Kubernetes CNI choices decide whether pod traffic is routed directly, tunneled, or accelerated through eBPF. Calico can advertise pod CIDRs to the leaf fabric via BGP, while Cilium attaches policy, load balancing, and observability at TC/XDP hooks.
Cilium replaces large iptables chains with BPF maps and programs. The same hook can decide policy, translate a Service VIP, and emit Hubble flow events for debugging.
6. Hyperscale and AWS VPC
Hyperscalers converged on merchant silicon, disaggregated network operating systems, BGP-only underlays, automation-first control planes, and massive ECMP fabrics.
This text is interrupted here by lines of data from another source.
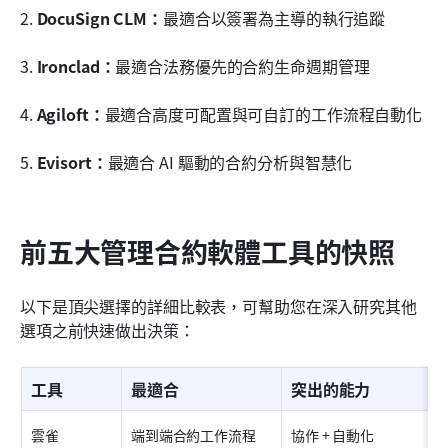
2. 
DocuSign CLM：
最適合以簽署為主導的執行追蹤
3. 
Ironclad：
最適合法務優先的合約生命週期管理
4. 
Agiloft：
最適合高度可配置與可自訂的工作流程自動化
5. 
Evisort：
最適合 AI 驅動的合約分析與智慧化
前五大管理合約軟體工具的快照
以下是頂尖選擇的詳細比較表，可幫助您在深入研究其他
選項之前快速做出決策：
工具
最適合
突出的能力
雲雀
端到端合約工作流程
協作 + 自動化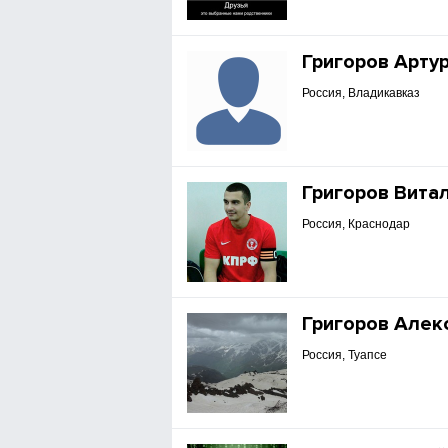
Григоров Арту
Россия, Владикавказ
Григоров Вита
Россия, Краснодар
Григоров Алек
Россия, Туапсе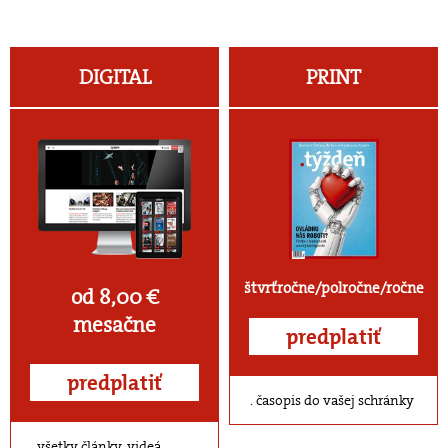
DIGITAL
PRINT
štvrťročne/polročne/ročne
od 8,00 €
mesačne
predplatiť
predplatiť
časopis do vašej schránky
všetky články, videá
Facebook F16, Google Jupiter, and Azure SONiC differ in implementation, but the design direction is the same.
AWS VPC hides the physical Clos behind a regional virtual L3 network. ENIs are the identity and policy attachment point, the mapping service locates private IPs on physical hosts, Hyperplane scales load-balanced services, GWLB inserts appliances with GENEVE, and TGW provides transitive routing.
7. RoCE and DCI
RoCE fabrics need loss avoidance because the fast hardware path is not designed around normal TCP-style retransmission. PFC pauses a single priority class before a queue overflows, but headroom must absorb every bit already in flight after the pause is sent.
ECN and DCQCN keep PFC from becoming the normal congestion-control tool. Switches mark packets before hard loss, receivers send CNPs, and senders cut rate before probing back upward.
DCI connects fabrics across sites. EVPN-VXLAN over a routed or optical WAN is the modern approach; stretch L2 only when a workload truly requires it, because it enlarges broadcast and failure domains.
8. Core Mechanism Walkthrough
Background: Host B in subnet 10.20.0.0/24 sends to Host A in subnet 10.10.0.0/24 on another leaf. Traditional L2 flooding would scale poorly, so the fabric uses EVPN control-plane learning and symmetric IRB.
Plan: learn Host A as a Type 2 route, suppress ARP from the ingress leaf cache, select the destination prefix through Type 5, route into the L3VNI, then decapsulate and route out at the egress leaf.
| Step | Control or data plane | State change |
|---|---|---|
| 1 | EVPN Type 2 | Remote leaves learn Host A MAC/IP and VTEP without flooding. |
| 2 | ARP suppression | Leaf answers Host B locally from its EVPN cache. |
| 3 | EVPN Type 5 | Ingress leaf selects the egress VTEP for 10.10.0.0/24. |
| 4 | VXLAN L3VNI | Packet crosses the spine as an outer routed IP packet. |
| 5 | Egress IRB | Egress leaf routes from L3VNI to local VNI and forwards to Host A. |
9. Minimal C Demo
The ECMP demo models a 4-leaf, 2-spine fabric. Try 0 0 6 for normal hashing, 1 0 6 for a failed spine, or 0 2 6for a single failed leaf-to-spine link.
The EVPN demo traces the route type behind each overlay event. Try1 for host learning, 2 for ARP suppression, and3 for symmetric IRB.
10. Source Pointers
- RFC 7938: BGP routing in large-scale data centers.
- RFC 7432: BGP MPLS-Based Ethernet VPN, the foundation for EVPN route types.
- RFC 7348: VXLAN network virtualization overlay format.
- Open vSwitch and OVN manuals: OVSDB, ovn-northd, southbound flows, and logical pipelines.
- AWS VPC, Transit Gateway, Gateway Load Balancer, and Hyperplane architecture papers and docs.
11. Interview Prep
- Why use eBGP-only in a DC underlay? It scales by link-local policy boundaries, supports ECMP naturally, and avoids IGP flooding and area design.
- Which EVPN route suppresses ARP? Type 2 MAC/IP advertisement lets a leaf answer ARP locally from control-plane state.
- What does symmetric IRB change? Both ingress and egress leaves route through an L3VNI, so leafs only need local VLANs plus the VRF VNI.
- How does ACI differ from VLAN plus ACL operations? ACI models tenants, EPGs, and contracts, then programs the fabric from policy intent.
- Why does RoCE need PFC and DCQCN? PFC prevents loss at queue overflow, while ECN/DCQCN controls congestion before pause frames dominate.